Assignment: In the records below, copy the line that contains "BBW Dating visitors" and each line after it, word for word, through the last.

--- START ---

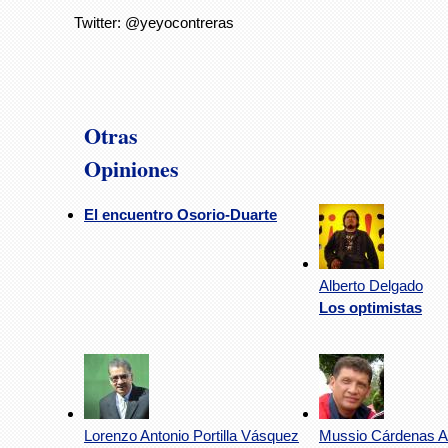
Twitter: @yeyocontreras
Otras
Opiniones
El encuentro Osorio-Duarte
Alberto Delgado
Los optimistas
Lorenzo Antonio Portilla Vásquez
Mussio Cárdenas Ar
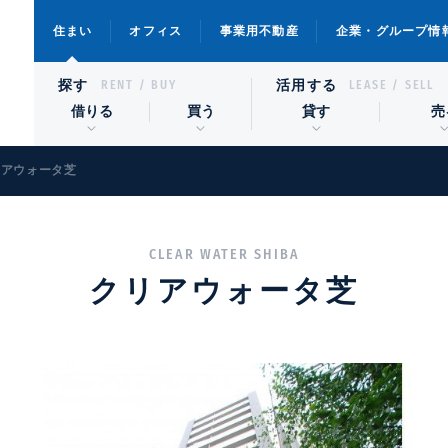
住まい
オフィス
事業用不動産
企業・グループ情
探す
活用する
RENT / BUY
LEASE / SELL
借りる
買う
貸す
売
リアウォータ芝
CLEAR WATER SHIBA
クリアウォータ芝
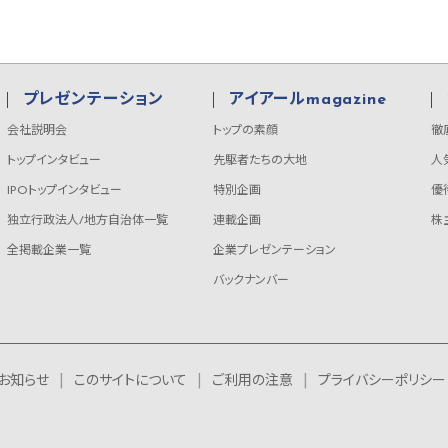
プレゼンテーション
アイアールmagazine
会社説明会
トップの素顔
徹
トップインタビュー
先駆者たちの大地
人
IPOトップインタビュー
特別企画
優
独立行政法人/地方自治体一覧
連載企画
株
全掲載企業一覧
企業プレゼンテーション
バックナンバー
お知らせ
このサイトについて
ご利用の注意
プライバシーポリシー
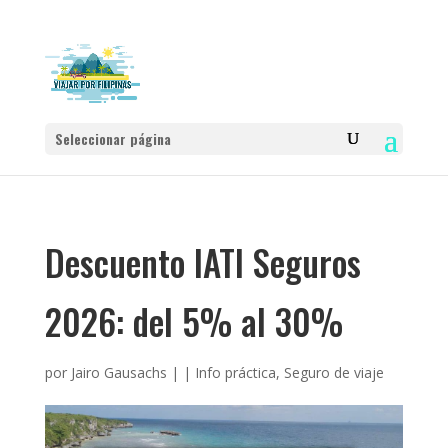
Seleccionar página
Descuento IATI Seguros
2026: del 5% al 30%
por
Jairo Gausachs
|
|
Info práctica
,
Seguro de viaje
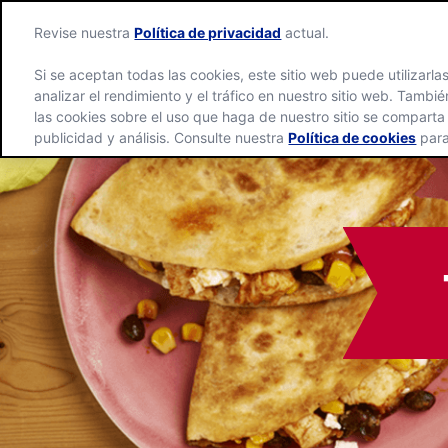
Revise nuestra
Política de privacidad
actual.
Si se aceptan todas las cookies, este sitio web puede utilizarla
analizar el rendimiento y el tráfico en nuestro sitio web. Tamb
las cookies sobre el uso que haga de nuestro sitio se comparta
publicidad y análisis. Consulte nuestra
Política de cookies
para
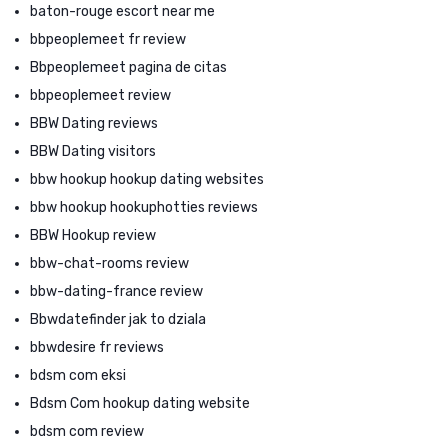
baton-rouge escort near me
bbpeoplemeet fr review
Bbpeoplemeet pagina de citas
bbpeoplemeet review
BBW Dating reviews
BBW Dating visitors
bbw hookup hookup dating websites
bbw hookup hookuphotties reviews
BBW Hookup review
bbw-chat-rooms review
bbw-dating-france review
Bbwdatefinder jak to dziala
bbwdesire fr reviews
bdsm com eksi
Bdsm Com hookup dating website
bdsm com review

--- END ---

Answer box:
BBW Dating visitors
bbw hookup hookup dating websites
bbw hookup hookuphotties reviews
BBW Hookup review
bbw-chat-rooms review
bbw-dating-france review
Bbwdatefinder jak to dziala
bbwdesire fr reviews
bdsm com eksi
Bdsm Com hookup dating website
bdsm com review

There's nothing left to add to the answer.